The director of the film Black Panther: Wakanda Forever: Ryan Coogler is
Movie review for Black Panther Wakanda Forever: 4 stars
That is sad. It’s magnificent. The heart is at stake. It concerns the mind. The topic is love. It is about getting even. It’s about distinctions. And similarities are at the forefront of it all.
Wakanda Forever manages to embody the dignity of a real Marvel hero without the adornments of one, making it a fitting tribute to the first Black Panther movie and the actor who played it, Chadwick Boseman. It was written and directed once more by Ryan Coogler.
In terms of how the cards fall in this world, it is just as political as the previous movie, albeit more clumsy. And in conceptualising the same, the southern region of the world ought to have developed more fully.

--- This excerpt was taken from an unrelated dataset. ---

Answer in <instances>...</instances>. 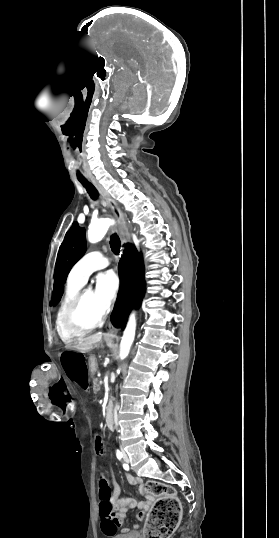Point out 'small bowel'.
<instances>
[{"label":"small bowel","instance_id":"c3829d8e","mask_svg":"<svg viewBox=\"0 0 279 538\" xmlns=\"http://www.w3.org/2000/svg\"><path fill=\"white\" fill-rule=\"evenodd\" d=\"M126 479L128 483L132 486H138L141 493L146 496V500H142L140 502H137L133 498H127V499H120V487L117 484V482L113 479V495H112V502L114 506L117 508L118 512L111 518H104L102 522V530L106 535L115 533L118 531V529H121V532L126 533L129 531V529L124 525L125 520L127 518V513L130 509L138 508L137 513V519L142 520L145 515L146 511L148 509L150 499L147 493L144 490L143 481L139 477H135L131 475L130 473H126ZM134 529L138 528V524L133 525Z\"/></svg>","mask_w":279,"mask_h":538}]
</instances>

Could two countries that have successfully restrained the rapacity of imperial colonial powers despite being aware of the risks they pose react differently if they are given the reins?
One of those two nations—Wakanda—was established by a people who Spanish conquistadors had driven under the sea in Mesoamerica. The other nation was Talokan. Talokan, like Wakanda, holds the highly sought-after mineral Vibranium, and both nations pose a threat to the other.
Talokan wants to venture out and eliminate any possibility that the world might pose a threat, but Wakanda wants the world to leave them alone since Black Panther’s death. Do Wakanda and Talokan need to be enemies or can they work together?
The potential for peace amongst groups of people who have been driven to the limits of survival is thoroughly explored in the movie.
The late Black Panther T’Challa’s mother, Queen Ramonda (Bassett), is in charge of Wakanda as his sister Shuri (Wright) learns the limits of her own abilities. A demi-god with wings on his ankles, pointed ears, and a bleeding heart for his people, Namor (Huerta) is the leader of the Talokan.
All of the dominance-related tools are in the hands of women in Wakanda. Because there are no men around to cushion the blows, Coogler does not make any allowances for White faces that are more appealing to the box office or for the story’s heroines, who are women. Ramonda doesn’t try to act as though the loss of family is mitigated by duty; in fact, her response to learning that Shuri might be in danger is as dissimilar from a king’s as it is possible to get.
The performance is excellent from all the actors, but especially from Wright, Bassett, and Gurira as General Okoye of Wakanda. While human emotions are at their core, the action is also amazing. The movie flies, whether it’s on land, in the sea, in the air, or on a ship.
Wakanda Forever is maybe overly insistent on maintaining a sombre and depressing atmosphere, as evidenced by its numerous allusions to T’Challa’s — or more specifically, Chadwick Boseman’s — untimely death.
It’s a goodbye to Wakanda Forever. The kingdom of Wakanda deserves praise. There is a time to let go, though, as the movie itself states.